Assignment: With the pictures removed, write out the data below exactly.

---------- Records for the exercise ----------

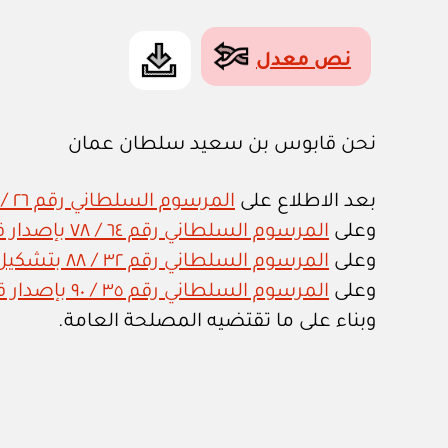
نص معدل
نحن قابوس بن سعيد سلطان عمان
بعد الاطلاع على
المرسوم السلطاني رقم ٢٦ / ٧٥ بإصدار قانون تنظيم الجهاز الإداري للدولة وتعديلاته
وعلى
المرسوم السلطاني رقم ٦٤ / ٧٨ بإصدار قانون نزع الملكية للمنفعة العامة وتعديلاته
وعلى
المرسوم السلطاني رقم ٣٢ / ٨٨ بتشكيل اللجنة الوطنية للكوارث الطبيعية وتعديلاته
وعلى
المرسوم السلطاني رقم ٣٥ / ٩٠ بإصدار قانون الشرطة
وبناء على ما تقتضيه المصلحة العامة.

----------

Answer below:
نص معدل
نحن قابوس بن سعيد سلطان عمان
بعد الاطلاع على
المرسوم السلطاني رقم ٢٦ / ٧٥ بإصدار قانون تنظيم الجهاز الإداري للدولة وتعديلاته
وعلى
المرسوم السلطاني رقم ٦٤ / ٧٨ بإصدار قانون نزع الملكية للمنفعة العامة وتعديلاته
وعلى
المرسوم السلطاني رقم ٣٢ / ٨٨ بتشكيل اللجنة الوطنية للكوارث الطبيعية وتعديلاته
وعلى
المرسوم السلطاني رقم ٣٥ / ٩٠ بإصدار قانون الشرطة
وبناء على ما تقتضيه المصلحة العامة.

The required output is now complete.